In a congressional hearing that featured a thorough review of the El Paso market manipulation case and all the issues contributing to the serious natural gas market malfunction last year in California, FERC Chairman Pat Wood told a House Government Reform subcommittee chaired by Doug Ose (R-CA) that he does not see a need for new legislation.

Nevertheless, Wood said, FERC would assist Congress if needed. However, he indicated that the record high prices were a result mainly of multiple supply and demand factors, which currently are working themselves out, as well as a mismatch between interstate and California intrastate pipeline capacity.

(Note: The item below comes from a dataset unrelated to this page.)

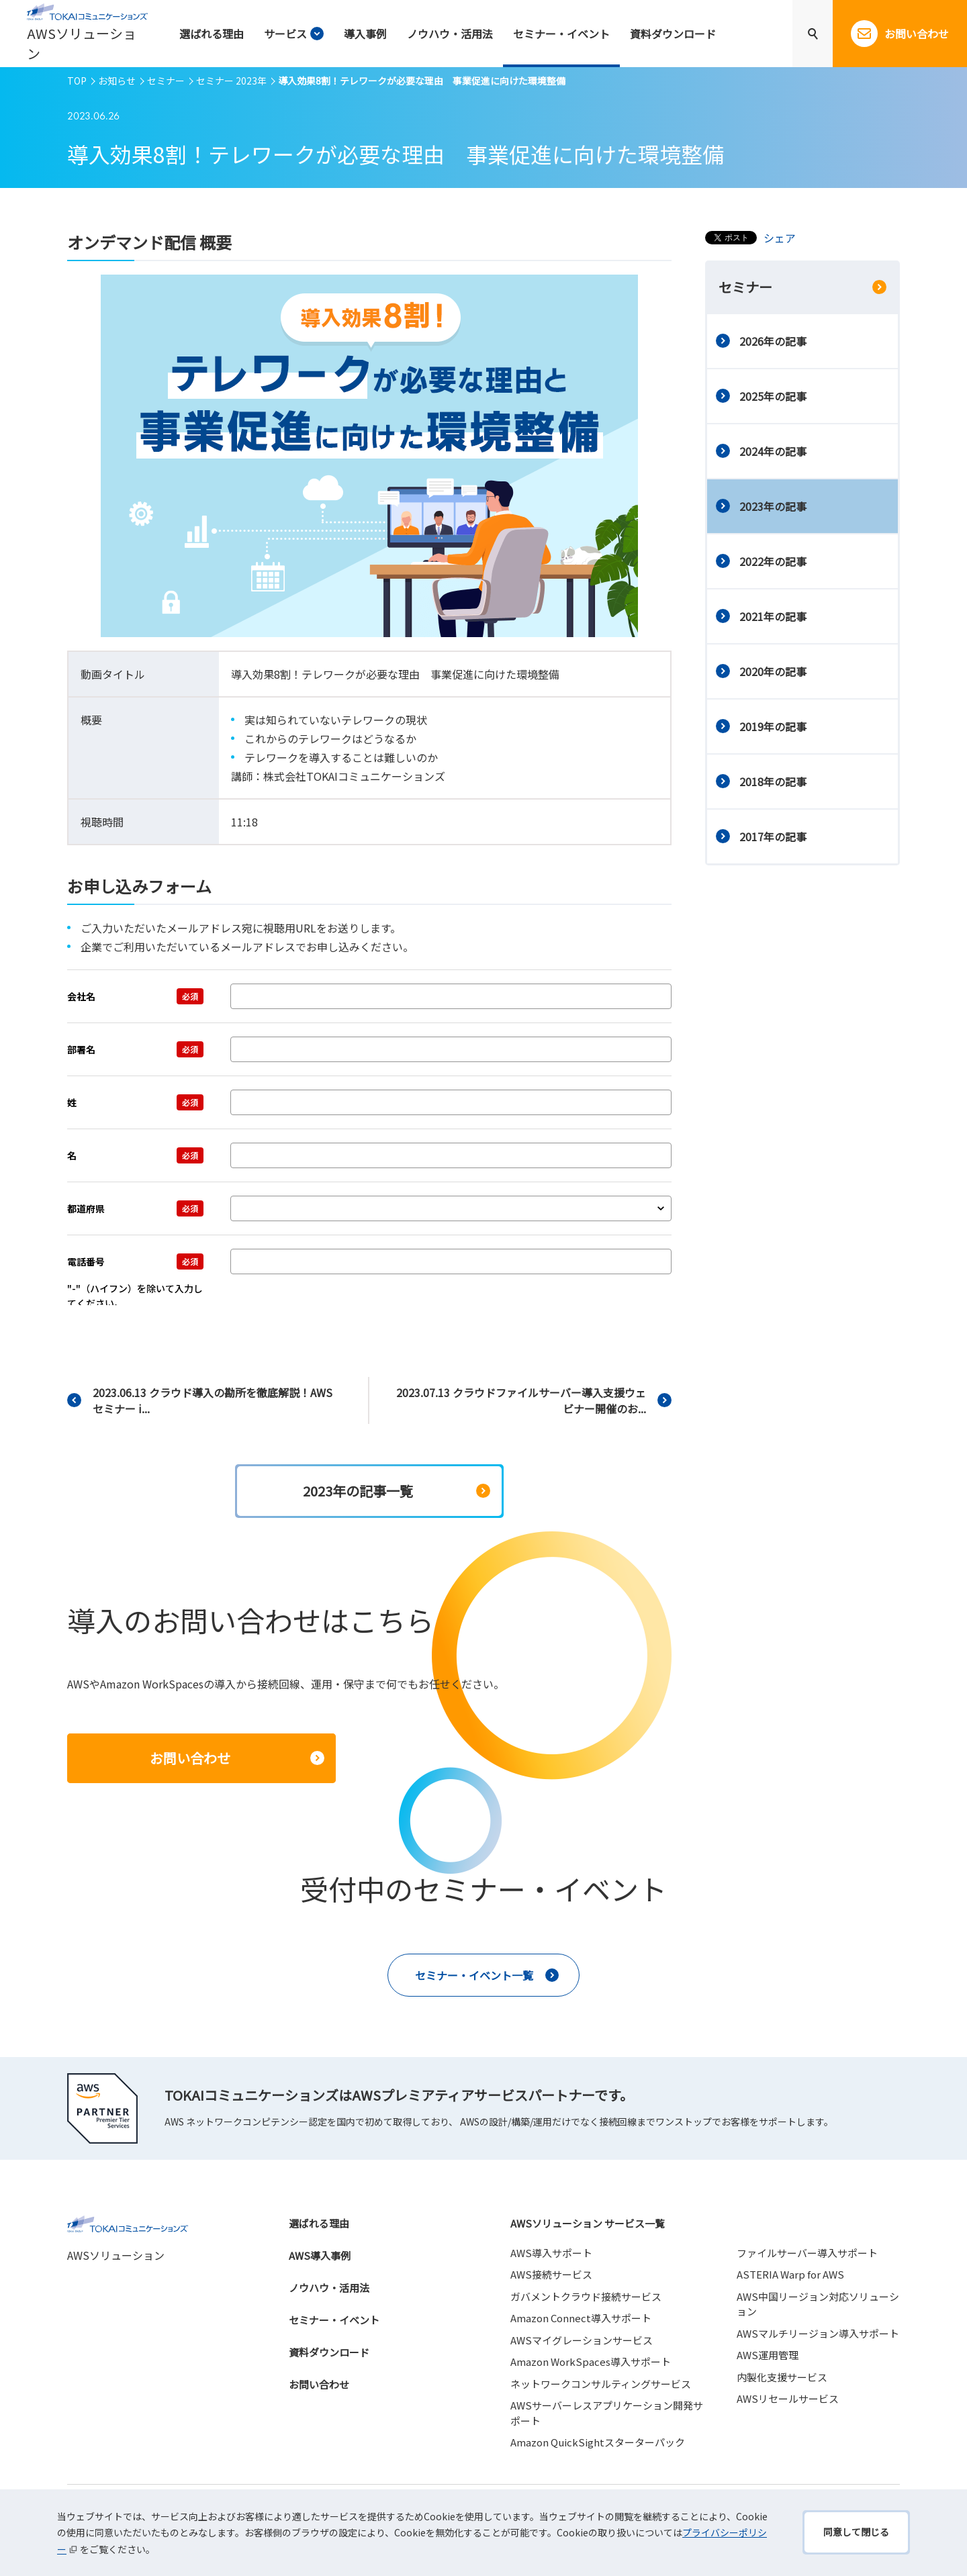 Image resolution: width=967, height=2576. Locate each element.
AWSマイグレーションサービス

“The Commission has consistently urged the State of California to eliminate any disincentives that may prevent expansion of intrastate infrastructure and provide relief to California customers,” Wood said, adding that recently the California Public Utilities Commission (CPUC) has made some progress. The CPUC recently approved a new merchant storage project, and Southern California Gas Co. (SoCalGas) has several intrastate pipeline expansions underway that will add 375 MMcf/d to the in-state grid, Wood noted, indicating that this would help solve the problem.

However, Gay Friedman, senior vice president of legislative affairs for the Interstate Natural Gas Association of America, told the subcommittee the CPUC is up to its old tricks and continues to erect barriers to new pipeline capacity development. She noted that SoCalGas recently replaced a controversial back-up residual load service — which increases rates on customers who bypass the LDC with service on interstate lines — with a new peaking service, which “still does not level the playing field.”

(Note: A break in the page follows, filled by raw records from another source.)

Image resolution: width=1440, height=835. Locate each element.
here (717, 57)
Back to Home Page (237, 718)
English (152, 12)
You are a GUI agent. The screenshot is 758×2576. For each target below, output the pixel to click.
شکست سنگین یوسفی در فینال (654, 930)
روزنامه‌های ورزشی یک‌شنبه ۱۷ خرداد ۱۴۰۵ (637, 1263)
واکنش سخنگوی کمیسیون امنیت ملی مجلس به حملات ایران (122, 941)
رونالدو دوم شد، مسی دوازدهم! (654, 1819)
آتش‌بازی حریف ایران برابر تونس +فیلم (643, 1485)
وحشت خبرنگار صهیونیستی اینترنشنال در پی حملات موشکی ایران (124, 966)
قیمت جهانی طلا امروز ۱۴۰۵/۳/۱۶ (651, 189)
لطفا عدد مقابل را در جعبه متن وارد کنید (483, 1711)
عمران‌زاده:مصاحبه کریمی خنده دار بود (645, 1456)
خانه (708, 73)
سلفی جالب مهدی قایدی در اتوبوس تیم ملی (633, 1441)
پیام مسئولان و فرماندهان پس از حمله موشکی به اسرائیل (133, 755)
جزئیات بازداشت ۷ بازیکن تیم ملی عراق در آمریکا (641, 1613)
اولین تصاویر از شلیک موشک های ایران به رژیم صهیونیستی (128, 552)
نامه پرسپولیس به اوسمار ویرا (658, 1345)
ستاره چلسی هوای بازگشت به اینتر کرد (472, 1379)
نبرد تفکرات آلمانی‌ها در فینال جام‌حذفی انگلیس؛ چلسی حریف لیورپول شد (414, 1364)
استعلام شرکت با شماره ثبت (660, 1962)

“Under the peaking service, if an electric generator, for example, wants to take natural gas from SoCalGas and also from a competing pipeline, the generator will have to pay a higher rate for SoCalGas’s service than captive customers taking service entirely from SoCal,” she explained.

“Additionally, just last week San Diego Gas and Electric filed a request for authorization of a peaking service in response to potential competition from the proposed North Baja Pipeline Project,” she added. “These two peaking services discourage the development of interstate pipelines that can directly serve California end-users.”

Friedman claims the mismatch between capacity at the Southern California border and the capacity within the SoCal Gas system was the “fundamental problem” last year, and was caused by the state’s “long history of discouraging the construction of interstate natural gas pipelines.”

Meanwhile, Chairman Ose heard lengthy arguments from representatives of El Paso Corp. and the consulting firm that provided evidence in the El Paso case on behalf of the CPUC. The CPUC charged El Paso with pipeline affiliate rule violations and market manipulation through the withholding of pipeline capacity. A FERC administrative law judge decided earlier this month that El Paso did violate affiliate rules and had market power, but there was insufficient evidence to determine whether it used its market power to manipulate the price of natural gas.

CPUC President Loretta Lynch urged Subcommittee Chairman Doug Ose (R-CA) to work closely with FERC to “make sure they have adequate remedies available in the Natural Gas Act to provide refunds where appropriate where market power has been exercised for past behavior.” Lynch noted that there is disagreement on whether FERC currently has that authority.

“The Congress can make certain that FERC has the full panoply of tools available when they find market power to make sure that Californians eventually don’t find a violation without a remedy,” she said. “We want to make sure the Natural Gas Act provides all the remedies that the FERC believes it needs, to make sure that our markets are competitive going forward and to deter practices that have happened in the past.”

Ose plans to keep a close eye on FERC’s actions on the California gas market, particularly its final decision in the El Paso market manipulation case and its study on the California gas market, a Capitol Hill source said. However, he does not have immediate plans to draw up any legislation addressing these issues, the source said.